Under the September 1995 Taba agreement between Palestinians and Israelis, Israel withdrew its troops from seven cities in the West Bank and Palestinian self-rule was extended to more than 90 percent of the West Bank territory.

Negotiations on Palestinian final status started in May 1996 but stalled when Benjamin Netanyahu, who advocated "security for peace" instead of the "land for peace" principle, was elected Israeli prime minister.

Although Palestinians and Israelis signed the Hebron accord and the 1998 Wye River agreement on interim land-for-peace deal on West Bank, these accords failed to be implemented while Netanyahu was in office.

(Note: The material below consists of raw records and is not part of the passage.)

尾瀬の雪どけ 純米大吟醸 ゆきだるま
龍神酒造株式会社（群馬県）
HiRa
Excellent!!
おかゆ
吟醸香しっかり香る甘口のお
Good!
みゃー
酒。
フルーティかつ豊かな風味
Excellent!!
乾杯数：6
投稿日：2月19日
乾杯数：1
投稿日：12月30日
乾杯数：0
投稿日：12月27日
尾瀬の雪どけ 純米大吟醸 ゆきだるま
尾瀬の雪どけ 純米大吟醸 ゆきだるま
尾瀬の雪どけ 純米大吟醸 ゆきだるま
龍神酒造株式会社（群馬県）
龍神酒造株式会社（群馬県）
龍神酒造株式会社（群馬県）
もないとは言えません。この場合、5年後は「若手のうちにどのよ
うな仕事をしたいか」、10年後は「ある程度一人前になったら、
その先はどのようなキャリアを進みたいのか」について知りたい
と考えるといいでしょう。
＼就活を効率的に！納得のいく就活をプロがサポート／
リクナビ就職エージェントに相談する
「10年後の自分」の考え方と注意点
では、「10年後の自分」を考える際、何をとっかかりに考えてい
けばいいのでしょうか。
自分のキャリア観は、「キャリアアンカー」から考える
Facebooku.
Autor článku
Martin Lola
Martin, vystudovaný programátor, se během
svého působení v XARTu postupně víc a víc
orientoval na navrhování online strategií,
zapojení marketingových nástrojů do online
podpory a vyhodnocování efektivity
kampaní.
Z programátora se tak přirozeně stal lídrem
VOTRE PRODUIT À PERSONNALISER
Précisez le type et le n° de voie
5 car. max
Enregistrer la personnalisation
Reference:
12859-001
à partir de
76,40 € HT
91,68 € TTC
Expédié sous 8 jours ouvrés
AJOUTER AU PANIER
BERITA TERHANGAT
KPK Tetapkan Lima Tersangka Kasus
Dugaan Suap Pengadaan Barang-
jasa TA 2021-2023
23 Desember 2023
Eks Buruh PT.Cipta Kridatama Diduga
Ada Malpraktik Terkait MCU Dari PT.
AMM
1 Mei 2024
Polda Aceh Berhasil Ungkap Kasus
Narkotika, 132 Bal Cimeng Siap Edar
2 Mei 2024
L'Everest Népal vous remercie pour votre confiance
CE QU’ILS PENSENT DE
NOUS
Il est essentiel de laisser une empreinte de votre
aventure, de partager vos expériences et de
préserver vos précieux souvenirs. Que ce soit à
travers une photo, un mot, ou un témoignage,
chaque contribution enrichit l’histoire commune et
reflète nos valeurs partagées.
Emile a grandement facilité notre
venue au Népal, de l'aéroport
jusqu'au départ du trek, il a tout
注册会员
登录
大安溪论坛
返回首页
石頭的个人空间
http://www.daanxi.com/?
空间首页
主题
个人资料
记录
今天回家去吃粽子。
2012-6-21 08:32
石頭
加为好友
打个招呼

After Ehud Barak was elected Israeli prime minister in May 1999,the two sides signed the Sharm El Sheikh Memorandum on the implementation of the Wye River agreement.

Both sides agreed to begin the final status negotiations on Sept. 13, 1999 and reach a final agreement on the status of Jerusalem before Sept. 13, 2000. But little was achieved during a summit of Palestinian, Israeli and US leaders at Camp David, the US presidential retreat in Maryland, in July 2000.

On Sept. 28, 2000, the head of Israel's Likud party, Ariel Sharon, visited the Al-Aqsa Mosque in Jerusalem, a Muslim holy site, sparking violent clashes between Palestinians and Israelis. Relations between the two sides deteriorated further when Sharon took over as Israeli prime minister 2003.

To revive the peace process, the international community mediated between the two sides, proposing a host of peace plans including the Mitchell report, the Tenet ceasefire deal and an Arab peace initiative. All were rejected by the Sharon government.

The United Nations, the United States, the European Union and Russia unveiled their Middle East "roadmap" peace plan on April 30,2003 for a statehood solution, the implementation of which was later adversely affected by spiraling violence between the Palestinians and Israelis.